What needs to be done:
The result should be the lines from the one holding "स्वाति मालीवाल से" to the final line of the records below, repeated exactly and with no pictures.

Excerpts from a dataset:
+ + + + + + +

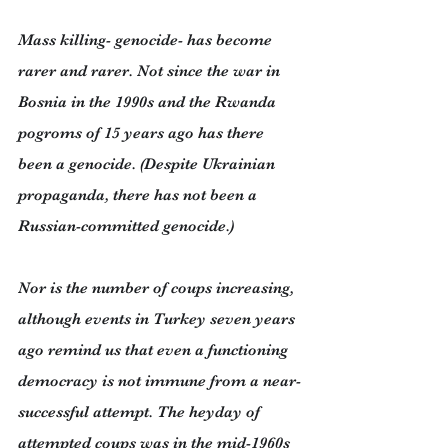
Mass killing- genocide- has become 
rarer and rarer. Not since the war in 
Bosnia in the 1990s and the Rwanda 
pogroms of 15 years ago has there 
been a genocide. (Despite Ukrainian 
propaganda, there has not been a 
Russian-committed genocide.)
Nor is the number of coups increasing, 
although events in Turkey seven years 
ago remind us that even a functioning 
democracy is not immune from a near-
successful attempt. The heyday of 
attempted coups was in the mid-1960s 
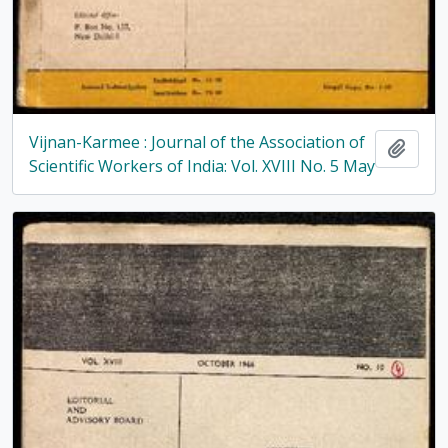
Vijnan-Karmee : Journal of the Association of
Add t
Scientific Workers of India: Vol. XVIII No. 5 May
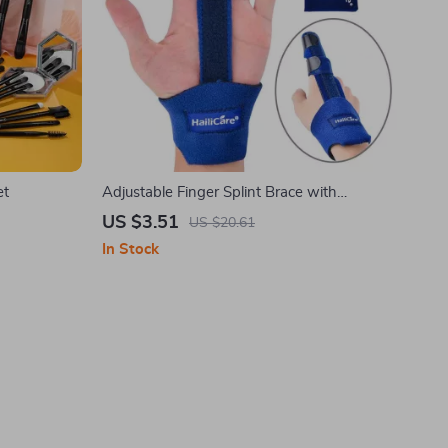
et
Adjustable Finger Splint Brace with
Aluminum Alloy Stabilizer
US $3.51
US $20.61
In Stock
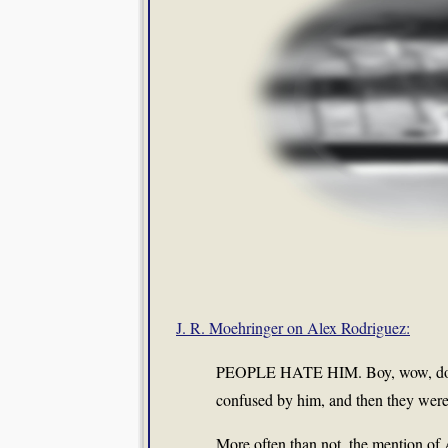
J. R. Moehringer on Alex Rodriguez:
PEOPLE HATE HIM. Boy, wow, do the
confused by him, and then they were 
More often than not, the mention of 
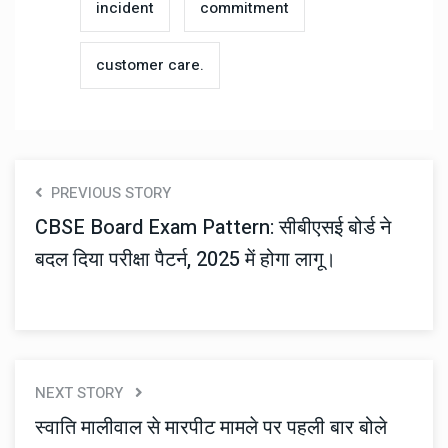
incident
commitment
customer care.
PREVIOUS STORY
CBSE Board Exam Pattern: सीबीएसई बोर्ड ने
बदल दिया परीक्षा पैटर्न, 2025 में होगा लागू।
NEXT STORY
स्वाति मालीवाल से मारपीट मामले पर पहली बार बोले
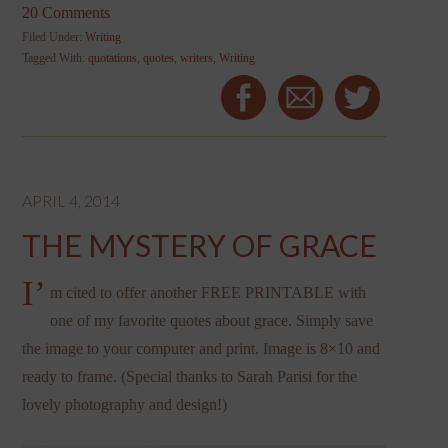
20 Comments
Filed Under:
Writing
Tagged With:
quotations
,
quotes
,
writers
,
Writing
APRIL 4, 2014
THE MYSTERY OF GRACE
I’
m cited to offer another FREE PRINTABLE with
one of my favorite quotes about grace. Simply save
the image to your computer and print. Image is 8×10 and
ready to frame. (Special thanks to Sarah Parisi for the
lovely photography and design!)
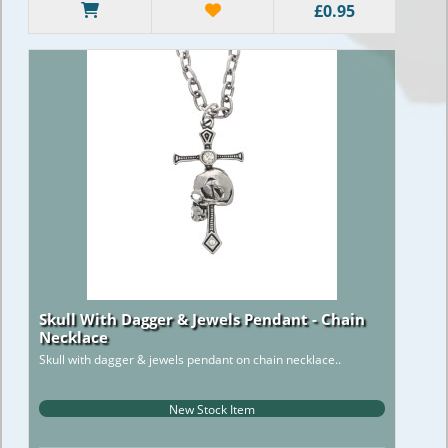
£0.95
Skull With Dagger & Jewels Pendant - Chain
Necklace
Skull with dagger & jewels pendant on chain necklace..
New Stock Item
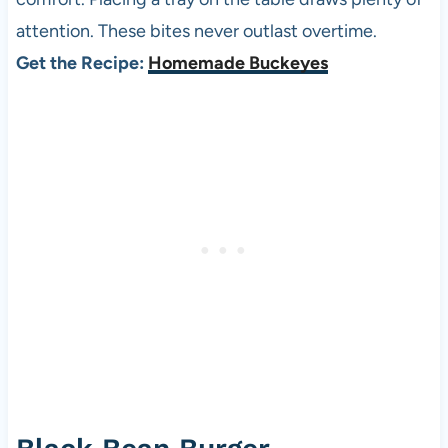
attention. These bites never outlast overtime.
Get the Recipe:
Homemade Buckeyes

+ + + + + + +

Written solution:
स्वाति मालीवाल से मारपीट मामले पर पहली बार बोले
20 Comments
Filed Under:
Writing
Tagged With:
quotations
,
quotes
,
writers
,
Writing
APRIL 4, 2014
THE MYSTERY OF GRACE
I’
m cited to offer another FREE PRINTABLE with
one of my favorite quotes about grace. Simply save
the image to your computer and print. Image is 8×10 and
ready to frame. (Special thanks to Sarah Parisi for the
lovely photography and design!)
£0.95
Skull With Dagger & Jewels Pendant - Chain
Necklace
Skull with dagger & jewels pendant on chain necklace..
New Stock Item
attention. These bites never outlast overtime.
Get the Recipe:
Homemade Buckeyes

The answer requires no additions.